Timur Nozdrachev, a student at the Far Eastern Federal University (FEFU), and scientists from the Institute of Applied Astronomy of the Russian Academy of Sciences (IAA RAS) as part of an international team, have predicted the collision of object WE0913A with the moon. The collision will occur on March 4, 2022 with the dark side of Earth’s satellite, the press service of the university told TASS on Wednesday.
Researchers have identified WE0913A as a used rocket booster. They say the object will collide with the Moon at 12:34 Moscow time. It will fall at a velocity of 2,600 m/s, which allows the phenomenon to be seen even with the naked eye. Human vision can see up to sixth magnitude, and WE0913A will collide with the Moon at two. Timur Nozdrachev, a student at the FEFU Institute of Science-Intensive Technologies and Advanced Materials, reported that researchers from observatories in Italy, Slovakia and Tajikistan are ready to observe WE0913A impact.
Scientists affirm that it is extremely rare to be able to make such a prediction. However, the ground-based study of the consequences of the impact on a satellite will provide an important result for a better understanding of the microphysical properties of the lunar regolith, as well as the study of the projectile itself.
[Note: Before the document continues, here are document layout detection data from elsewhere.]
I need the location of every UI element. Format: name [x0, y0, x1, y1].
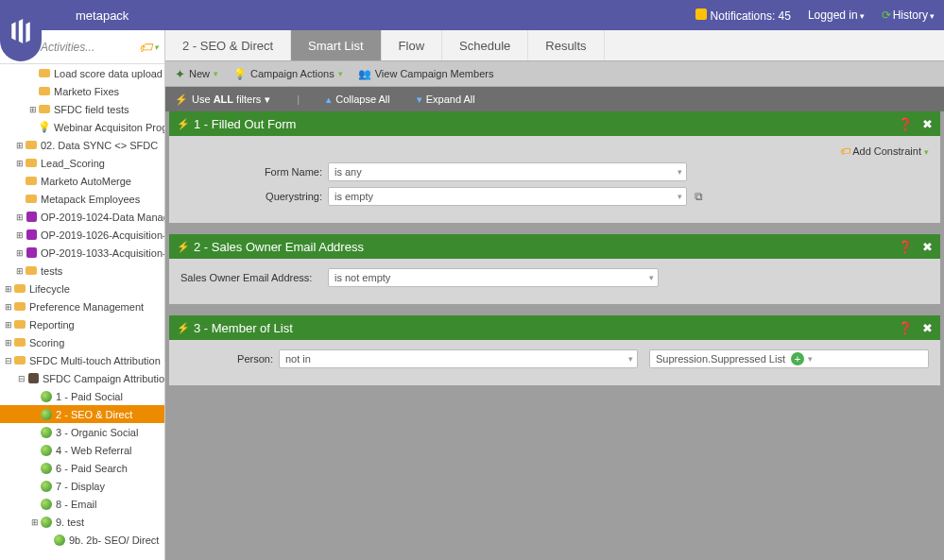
collapse-all[interactable]: ▴Collapse All [326, 93, 389, 106]
camp-icon [53, 534, 66, 547]
tree-node[interactable]: ⊞Reporting [0, 315, 164, 333]
tree-label: Metapack Employees [41, 194, 140, 205]
tree-node[interactable]: ⊞Lifecycle [0, 280, 164, 297]
camp-icon [40, 390, 53, 403]
toggle-icon[interactable]: ⊞ [15, 159, 25, 168]
tag-icon[interactable]: 🏷 [139, 40, 152, 55]
logo[interactable] [0, 0, 42, 61]
toggle-icon[interactable]: ⊞ [15, 248, 25, 258]
tree-label: Lifecycle [29, 283, 70, 295]
tree-node[interactable]: ⊞Lead_Scoring [0, 154, 164, 172]
add-icon[interactable]: + [791, 352, 804, 365]
expand-all[interactable]: ▾Expand All [417, 93, 475, 106]
tree-node[interactable]: 9b. 2b- SEO/ Direct [0, 531, 164, 549]
tree-node[interactable]: 1 - Paid Social [0, 387, 164, 405]
history[interactable]: ⟳History▾ [882, 8, 935, 22]
filter-header[interactable]: ⚡2 - Sales Owner Email Address❓✖ [169, 234, 940, 259]
toggle-icon[interactable]: ⊞ [30, 518, 40, 527]
tree-node[interactable]: ⊞OP-2019-1026-Acquisition-API [0, 226, 164, 244]
tree-node[interactable]: Load score data upload [0, 64, 164, 82]
tree-label: 6 - Paid Search [56, 463, 128, 474]
close-icon[interactable]: ✖ [922, 117, 933, 131]
bolt-icon: ⚡ [177, 322, 190, 334]
fold-icon [25, 139, 38, 152]
toggle-icon[interactable]: ⊞ [15, 230, 25, 240]
filter-body: Person:not in▾Supression.Suppressed List… [169, 340, 940, 385]
tree-node[interactable]: ⊞9. test [0, 513, 164, 531]
tree-node[interactable]: Metapack Employees [0, 190, 164, 208]
toggle-icon[interactable]: ⊞ [4, 284, 13, 294]
tree-node[interactable]: ⊟SFDC Multi-touch Attribution [0, 351, 164, 369]
tree-node[interactable]: ⊟SFDC Campaign Attribution [0, 369, 164, 387]
chevron-down-icon: ▾ [154, 42, 159, 52]
tab-smart-list[interactable]: Smart List [291, 30, 382, 60]
tree-node[interactable]: Marketo Fixes [0, 82, 164, 100]
tree-label: 8 - Email [56, 499, 96, 510]
topbar: metapack Notifications: 45 Logged in▾ ⟳H… [0, 0, 944, 30]
history-icon: ⟳ [882, 8, 891, 22]
tree-node[interactable]: 4 - Web Referral [0, 441, 164, 459]
toggle-icon[interactable]: ⊞ [4, 302, 13, 312]
tree-node[interactable]: 6 - Paid Search [0, 459, 164, 477]
help-icon[interactable]: ❓ [898, 321, 913, 335]
tab-schedule[interactable]: Schedule [442, 30, 528, 60]
new-button[interactable]: ✦New▾ [175, 67, 218, 81]
filter-value[interactable]: Supression.Suppressed List+▾ [649, 349, 929, 368]
popout-icon[interactable]: ⧉ [695, 190, 703, 203]
tree-node[interactable]: ⊞Preference Management [0, 297, 164, 315]
toggle-icon[interactable]: ⊞ [4, 320, 13, 330]
tree-node[interactable]: ⊞SFDC field tests [0, 100, 164, 118]
toggle-icon[interactable]: ⊞ [15, 266, 25, 276]
prog-icon [25, 229, 38, 242]
tree-node[interactable]: 💡Webinar Acquisiton Program [0, 118, 164, 136]
tree-node[interactable]: 7 - Display [0, 477, 164, 495]
tree-label: Scoring [29, 337, 64, 348]
tab-primary[interactable]: 2 - SEO & Direct [165, 30, 291, 60]
filter-select[interactable]: is not empty▾ [328, 268, 659, 287]
campaign-actions-button[interactable]: 💡Campaign Actions▾ [233, 68, 343, 80]
tree-node[interactable]: 3 - Organic Social [0, 423, 164, 441]
tree-node[interactable]: 8 - Email [0, 495, 164, 513]
filter-header[interactable]: ⚡1 - Filled Out Form❓✖ [169, 111, 940, 136]
filter-select[interactable]: is any▾ [328, 162, 687, 181]
close-icon[interactable]: ✖ [922, 321, 933, 335]
tab-flow[interactable]: Flow [382, 30, 442, 60]
tree-node[interactable]: ⊞02. Data SYNC <> SFDC [0, 136, 164, 154]
tree-node[interactable]: Marketo AutoMerge [0, 172, 164, 190]
view-members-button[interactable]: 👥View Campaign Members [358, 68, 494, 80]
filter-select[interactable]: not in▾ [279, 349, 638, 368]
tree-node[interactable]: ⊞OP-2019-1024-Data Management [0, 208, 164, 226]
add-constraint[interactable]: 🏷Add Constraint ▾ [840, 145, 929, 157]
filter-header[interactable]: ⚡3 - Member of List❓✖ [169, 315, 940, 340]
help-icon[interactable]: ❓ [898, 117, 913, 131]
tree-node[interactable]: 2 - SEO & Direct [0, 405, 164, 423]
logged-in[interactable]: Logged in▾ [808, 8, 865, 22]
tree-node[interactable]: ⊞Scoring [0, 333, 164, 351]
tabs: 2 - SEO & DirectSmart ListFlowScheduleRe… [165, 30, 944, 60]
tree-label: 7 - Display [56, 481, 105, 492]
help-icon[interactable]: ❓ [898, 240, 913, 254]
use-all-filters[interactable]: ⚡Use ALL filters▾ [175, 93, 270, 106]
camp-icon [40, 462, 53, 475]
filter-body: Sales Owner Email Address:is not empty▾ [169, 259, 940, 304]
toggle-icon[interactable]: ⊞ [4, 338, 13, 348]
fold-icon [38, 85, 51, 98]
bulb-icon: 💡 [38, 121, 51, 134]
fold-icon [38, 103, 51, 116]
filter-row: Sales Owner Email Address:is not empty▾ [180, 268, 929, 287]
toggle-icon[interactable]: ⊞ [15, 141, 25, 150]
chevron-down-icon: ▾ [338, 69, 343, 78]
toggle-icon[interactable]: ⊞ [15, 212, 25, 222]
toggle-icon[interactable]: ⊟ [17, 374, 26, 383]
toggle-icon[interactable]: ⊞ [28, 105, 38, 114]
filter-select[interactable]: is empty▾ [328, 187, 687, 206]
tree-label: 1 - Paid Social [56, 391, 123, 402]
chevron-down-icon: ▾ [265, 93, 270, 106]
tree-node[interactable]: ⊞OP-2019-1033-Acquisition-CRM [0, 244, 164, 262]
camp-icon [40, 408, 53, 421]
tree-node[interactable]: ⊞tests [0, 262, 164, 280]
close-icon[interactable]: ✖ [922, 240, 933, 254]
notifications[interactable]: Notifications: 45 [695, 8, 791, 23]
tab-results[interactable]: Results [528, 30, 604, 60]
toggle-icon[interactable]: ⊟ [4, 356, 13, 365]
In addition, residents of Omsk and Novosibirsk will be able to see the event without special equipment.
At the end of January, Bill Gray, the creator of the Guide astronomy software, predicted the dive bomb of a SpaceX Falcon 9 rocket junk piece toward the Moon.
The Far Eastern Federal University is actively involved in the development of space technologies. The Institute of science-intensive materials and advanced technologies of FEFU performs complex research projects in a number of directions, which are integrated into the educational process. Students create control modules for small and ultra-small spacecraft, as well as build training rockets.
The space team at Evolvera will continue to follow the story as it develops.